Tarık Ünlüoğlu Temel’e küstü
“Sümela’nın Şifresi Temel” hakkındaki yazılarımızı takip edenler bilir, Trabzon’daki galasını izledikten sonra yazmıştım, filmin gişesinin 500 bini geçmesi halinde ikincisinin geleceğini…
Dizi yönetmeni ve yapımcısı Adem Kılıç’ın yönettiği ilk sinema filmi olan “Sümela’nın Şifresi Temel” sinemada beklentilerin çok üstünde iş yaptı.
Alper Kul, Aslıhan Güner, Ruhi Sarı, Salih Kalyon, Tarık Ünlüoğlu, Gülenay Kalkan, Necip Memili, İsrafil Köse gibi oyuncuların rol aldığı filmi 1 milyon 730 bin kişi izledi.
Haliyle bu yaz çekilecek ikincisi. “Sümela’nın Şifresi Temel”i izleyenler anlamışlardır ikincisinde,  “Temel”e parayı kaptıran Rus mafya liderinin o paranın peşine düşeceğini.
Filmde o mafya liderini oynayan kim?
Tarık Ünlüoğlu…
Ancak oyuncu filmin yapımcısı ve yönetmeni Adem Kılıç’a küstü.
Adem Kılıç için, “Benden kırmızı kart gördü. Çünkü bana ayıp etti. ‘Sümela’nın Şifresi Temel’ yüzünden bir arkadaşımı (Adem Kılıç) kaybettim.
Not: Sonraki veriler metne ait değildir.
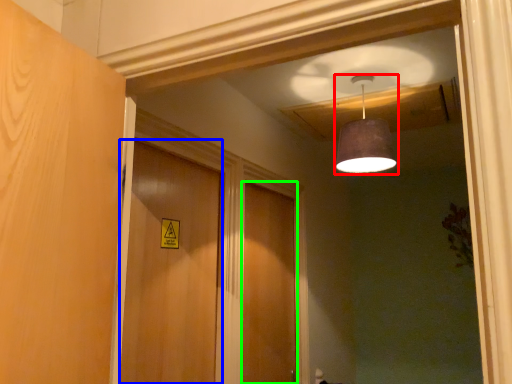 Question: Based on their relative distances, which object is nearer to lamp (highlighted by a red box)? Choose from door (highlighted by a blue box) and door (highlighted by a green box).

Choices:
 (A) door
 (B) door

Answer: (A) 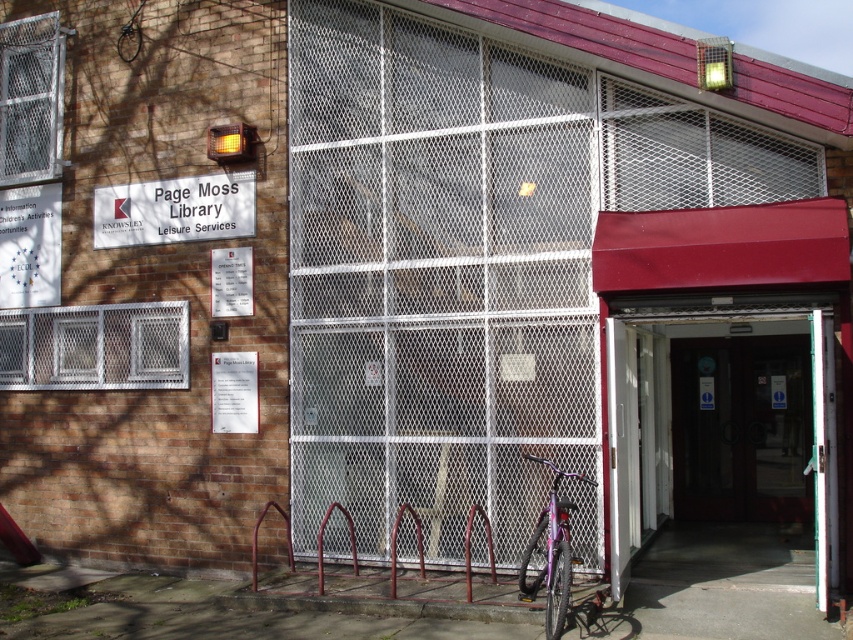 You are a delivery person arriving at Page Moss Library. You need to park your matte purple bicycle at lower center near the white plastic sign at upper left. Is there enough space to park the bicycle next to the sign?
Filmin ikincisinde kesinlikle yokum. Allah yollarını açık etsin. Zaten ben olmasam da çekerler ikincisini… Senaryoda yaparlar bir değişiklik, hallederler o sorunu” diyen Ünlüoğlu’na Adem Kılıç’a niye küstüğünü sordum, ama söylemedi.
Ünlüoğlu sadece “Sebebini sorma, hikâyesi uzun çünkü” demekle yetindi.